Dorothy spent the rest of that morning attending to her duties in the bakery. Mrs. P came in that morning with a horrible cough so Dorothy, after much convincing, managed to send her home. Thursdays were slow days anyway.
Everyone wanted to wait til Saturday so they could swoop in and get the cheap bread. She didn't blame them.

It was safe to say though, that Dorothy was officially bored. With the slow business on Thursdays and Mrs. P being sick. She didn't have anyone to talk to. Only the gramophone to keep her company as she sung to the lovely tunes that crackled out of the fine machinery.

The gramophone started buffering weirdly, small blips of peculiar sounds flitted out sporadically, becoming louder and louder.

She fiddled with the needle on the board and only huffed. She turned it off in a hopes that it would be ok when she turned it back on again, only to realise that when she turned it off, the sounds didn't stop.
And they were still getting louder.

Dorothy looked back into the shop of the bakery, her brows furrowed - there was no one there.

Peaking out of the shop windows, she saw a van with men surrounding it and walking in front.
Men, with guns.

A rather Pompous looking man with a nasally South London accent was barking orders.

She scrunched her nose at the greasy looking man.

When he got around 20 metres away from the bakery, he stopped. The men held up their guns in front of them.

Dorothy did not fear guns. She heard the shots every night where she lived. She only feared those who could pull the trigger.

It was only when the pompous man stepped off the van and carried on rambling did she realise there was a second party.

Looking the other way, she spotted a group of men that she feared.

She did not fear these men for being men. She feared these men for the burden they carried and that they would unleash that burden for any cause that suited them.

She feared the Peaky Blinders.

——

Oh Icarus! For all you have fallen, still you flew!
And for a moment, the sun knew of you, too!

Thomas was not a man of violent rage. But Thomas had his moments.

Thomas had these moments only a few times in his life.

He had this moment when he found out his sister Ada was pregnant with his ex best friends child.

He had this moment when he lost the guns.

He had this moment when he realised that Grace was a spy. When he found out that the woman he'd almost fallen in love with, was an agent of the crown.

"Posh toffs." Thomas scoffed, "always bad news."

Thomas was fuelled by rage as he came face to face with Kimber's men. Anger at this posh twat for being... there? In his way. Blocking him from climbing the food chain.
He felt anger to Grace and her deceitful lies and curious glances.

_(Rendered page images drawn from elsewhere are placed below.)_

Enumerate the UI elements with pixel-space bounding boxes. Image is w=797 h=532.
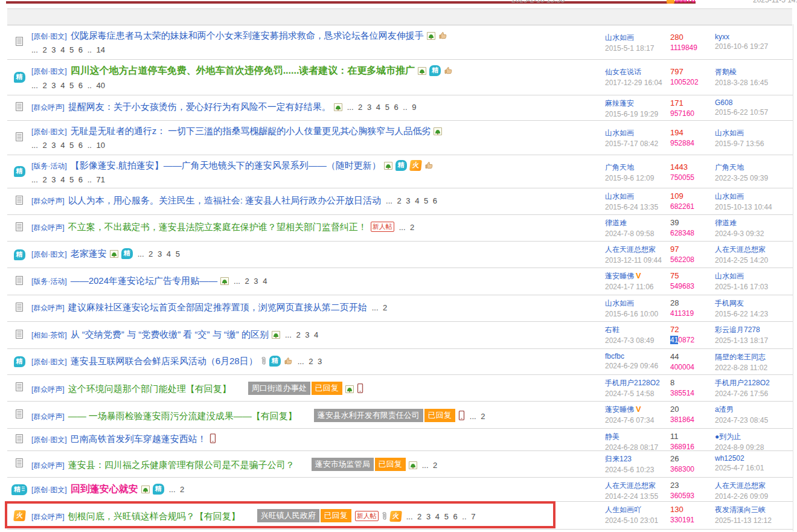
page-links[interactable]: ... 2 3: [298, 357, 322, 366]
lastpost-user[interactable]: a渣男: [715, 405, 793, 415]
page-links[interactable]: ... 2: [470, 412, 485, 421]
thread-category[interactable]: [群众呼声]: [31, 412, 65, 421]
page-links[interactable]: ... 2 3 4 5 6: [386, 196, 437, 205]
author-name[interactable]: 右鞋: [605, 325, 670, 335]
author-name[interactable]: 归来123: [605, 454, 670, 464]
author-name[interactable]: 手机用户2128O2: [605, 378, 670, 388]
thread-row: [群众呼声]蓬安县：四川福之乐健康管理有限公司是不是骗子公司？蓬安市场监管局已回…: [7, 451, 793, 478]
author-name[interactable]: 蓬安睡佛V: [605, 271, 670, 281]
page-links[interactable]: ... 2 3 4 5 6 .. 9: [347, 103, 417, 112]
thread-title[interactable]: 从 “交纳党费” 与 “党费收缴” 看 “交” 与 “缴” 的区别: [71, 329, 269, 339]
lastpost-user[interactable]: 胥鹅棱: [715, 67, 793, 77]
thread-title[interactable]: —— 一场暴雨检验蓬安雨污分流建没成果——【有回复】: [68, 411, 297, 421]
lastpost-user[interactable]: 隔壁的老王同志: [715, 352, 793, 362]
lastpost-user[interactable]: ●到为止: [715, 432, 793, 442]
thread-icon: [15, 329, 24, 342]
thread-category[interactable]: [版务·活动]: [31, 277, 67, 286]
page-links[interactable]: ... 2 3 4 5 6 .. 14: [31, 45, 105, 54]
thread-line: [原创·图文]巴南高铁首发列车穿越蓬安西站！: [31, 434, 605, 445]
thread-title[interactable]: 建议麻辣社区蓬安论坛首页全部固定推荐置顶，浏览网页直接从第二页开始: [68, 302, 367, 312]
author-name[interactable]: 山水如画: [605, 298, 670, 309]
thread-category[interactable]: [群众呼声]: [31, 223, 65, 232]
author-name[interactable]: 山水如画: [605, 191, 670, 202]
view-count: 952884: [670, 139, 715, 147]
lastpost-user[interactable]: G608: [715, 98, 793, 107]
thread-category[interactable]: [相如·茶馆]: [31, 331, 67, 339]
thread-line: [群众呼声]建议麻辣社区蓬安论坛首页全部固定推荐置顶，浏览网页直接从第二页开始.…: [31, 302, 605, 313]
thread-title[interactable]: 以人为本，用心服务。关注民生，造福社会: 蓬安县人社局行政办公开放日活动: [68, 195, 381, 205]
thread-title[interactable]: 巴南高铁首发列车穿越蓬安西站！: [71, 434, 206, 444]
thread-category[interactable]: [原创·图文]: [31, 486, 67, 494]
thread-title[interactable]: 不立案，不出裁定书，蓬安县法院立案庭在保护谁？望相关部门监督纠正！: [68, 222, 367, 232]
thread-title[interactable]: 刨根问底，兴旺镇这样合规吗？【有回复】: [68, 511, 240, 521]
thread-title[interactable]: 蓬安县：四川福之乐健康管理有限公司是不是骗子公司？: [68, 460, 295, 470]
author-name[interactable]: 人在天涯总想家: [605, 245, 670, 255]
author-name[interactable]: 蓬安睡佛V: [605, 405, 670, 415]
thread-category[interactable]: [版务·活动]: [31, 162, 67, 170]
author-name[interactable]: 山水如画: [605, 128, 670, 138]
lastpost-user[interactable]: wh12502: [715, 454, 793, 463]
page-links[interactable]: ... 2 3 4 5 6 .. 71: [31, 175, 105, 184]
lastpost-user[interactable]: 手机用户2128O2: [715, 378, 793, 388]
thread-main-cell: [版务·活动]【影像蓬安.航拍蓬安】——广角天地镜头下的蓬安风景系列——（随时更…: [31, 155, 605, 188]
thread-category[interactable]: [原创·图文]: [31, 357, 67, 366]
page-links[interactable]: ... 2: [169, 485, 185, 494]
lastpost-user[interactable]: 山水如画: [715, 271, 793, 281]
author-name[interactable]: 人生如画吖: [605, 505, 670, 515]
author-name[interactable]: 麻辣蓬安: [605, 98, 670, 109]
page-links[interactable]: ... 2 3 4: [285, 330, 318, 339]
thread-category[interactable]: [群众呼声]: [31, 461, 65, 470]
page-links[interactable]: ... 2: [399, 223, 415, 232]
page-links[interactable]: ... 2: [422, 461, 438, 470]
image-icon: [141, 486, 150, 493]
author-name[interactable]: 人在天涯总想家: [605, 481, 670, 491]
post-date: 2024-7-8 09:58: [605, 229, 670, 238]
page-links[interactable]: ... 2 3 4 5 6 .. 7: [406, 512, 476, 521]
thread-category[interactable]: [群众呼声]: [31, 304, 65, 312]
lastpost-user[interactable]: 彩云追月7278: [715, 325, 793, 335]
author-name[interactable]: 律道难: [605, 218, 670, 228]
thread-category[interactable]: [群众呼声]: [31, 197, 65, 205]
thread-row: [原创·图文]仪陇尿毒症患者马太荣的妹妹和两个小女来到蓬安募捐求救命，恳求论坛各…: [7, 25, 793, 60]
thread-category[interactable]: [群众呼声]: [31, 513, 65, 521]
thread-category[interactable]: [原创·图文]: [31, 250, 67, 258]
lastpost-user[interactable]: 山水如画: [715, 191, 793, 202]
thread-category[interactable]: [群众呼声]: [31, 103, 65, 112]
author-name[interactable]: 广角天地: [605, 162, 670, 173]
lastpost-user[interactable]: 律道难: [715, 218, 793, 228]
thread-title[interactable]: ——2024年蓬安论坛广告专用贴——: [71, 275, 217, 286]
image-icon: [418, 67, 426, 75]
page-links[interactable]: ... 2: [372, 303, 388, 312]
lastpost-user[interactable]: 山水如画: [715, 128, 793, 138]
thread-category[interactable]: [原创·图文]: [31, 67, 67, 75]
thread-category[interactable]: [原创·图文]: [31, 32, 67, 40]
author-name[interactable]: 仙女在说话: [605, 67, 670, 77]
scrollbar-track[interactable]: [793, 24, 793, 531]
thread-category[interactable]: [原创·图文]: [31, 435, 67, 444]
thread-title[interactable]: 无耻是无耻者的通行z： 一切下三滥的指桑骂槐龌龊的小人伎量更见其心胸狭窄与人品低…: [71, 126, 431, 136]
page-links[interactable]: ... 2 3 4 5 6 .. 10: [31, 141, 105, 150]
lastpost-user[interactable]: 广角天地: [715, 162, 793, 173]
lastpost-user[interactable]: 人在天涯总想家: [715, 481, 793, 491]
thread-icon-cell: [7, 429, 31, 450]
page-links[interactable]: ... 2 3 4 5 6 .. 40: [31, 81, 105, 90]
author-name[interactable]: 静美: [605, 432, 670, 442]
thread-title[interactable]: 提醒网友：关于小女孩烫伤，爱心好行为有风险不一定有好结果。: [68, 101, 331, 112]
lastpost-user[interactable]: 夜发清溪向三峡: [715, 505, 793, 515]
thread-title[interactable]: 仪陇尿毒症患者马太荣的妹妹和两个小女来到蓬安募捐求救命，恳求论坛各位网友伸援手: [71, 30, 424, 40]
thread-title[interactable]: 【影像蓬安.航拍蓬安】——广角天地镜头下的蓬安风景系列——（随时更新）: [71, 160, 381, 170]
page-links[interactable]: ... 2 3 4: [234, 277, 267, 286]
thread-title[interactable]: 四川这个地方占道停车免费、外地车首次违停免罚......读者建议：在更多城市推广: [71, 65, 415, 75]
thread-title[interactable]: 蓬安县互联网联合会鲜店采风活动（6月28日）: [71, 356, 258, 366]
thread-category[interactable]: [群众呼声]: [31, 385, 65, 394]
lastpost-user[interactable]: 手机网友: [715, 298, 793, 309]
thread-title[interactable]: 老家蓬安: [71, 248, 107, 258]
lastpost-user[interactable]: kyxx: [715, 33, 793, 41]
thread-title[interactable]: 回到蓬安心就安: [71, 484, 138, 494]
thread-category[interactable]: [原创·图文]: [31, 127, 67, 136]
author-name[interactable]: 山水如画: [605, 33, 670, 43]
thread-title[interactable]: 这个环境问题那个部门能处理【有回复】: [68, 383, 231, 394]
author-name[interactable]: fbcfbc: [605, 352, 670, 361]
page-links[interactable]: ... 2 3 4 5: [138, 249, 180, 258]
lastpost-user[interactable]: 人在天涯总想家: [715, 245, 793, 255]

Thomas only felt his rage dampen when he pulled up to the street where he was meeting Kimber.

The market.

A very specific part of the market.

Outside of the bakery.

The bakery where his Bonny worked.

Thomas' thoughts left Kimber, left Grace.
He focused solely on the woman he knew was peaking through the windows like other shop owners as they strained to hear the commotion going on outside.

He thought of the way her hair curled into ringlets, perfectly intertwining with other strands, framing her face. The way her small fringe fell In front of her eyes as she constantly fiddled with its placement on her face, bringing the curls to rest on her glasses that sat delicately on her youthful face.
The glasses that made her eyes look wide as if they were staring into his soul.

He thought of the way her hand fit into his when she held it that morning.
He clenched his fist, desperately, in an attempt to see if he could replicate the warmth she exerted.

Thomas couldn't bring himself to look at the bakery. He knew she was watching.

The way she reacted that morning to the presence of the Peaky Blinders left no doubt in his mind that when she put the pieces together, their short time of contact and pleasant silences, would come to a close.

Thomas, for the first time, wished he wasn't who he was.

But Thomas also realised that without being who he was, he wouldn't have met her, that stressful evening in the safe house.

He didn't know if it were a curse or a blessing

He cursed himself for not examining her beauty that night as she slept in the chair in front of him all that sleepless night.

——

The exchange went by in a blur.
Dorothy tried to process what she saw. She desperately racked her brain for excuses as she saw him.

Bubs.
Her Bubs.
Walking with the Peaky Blinders. He was the Peaky Blinders. He was the leader of the Peaky Blinders.

Her mind could only work at turtles pace as she tried to comprehend the information.

It was only now as Dorothy examined her roller dex of memories that she realised that she had never come into contact with a single Peaky Blinder.

Only seeing their peaked caps and razor blades from afar.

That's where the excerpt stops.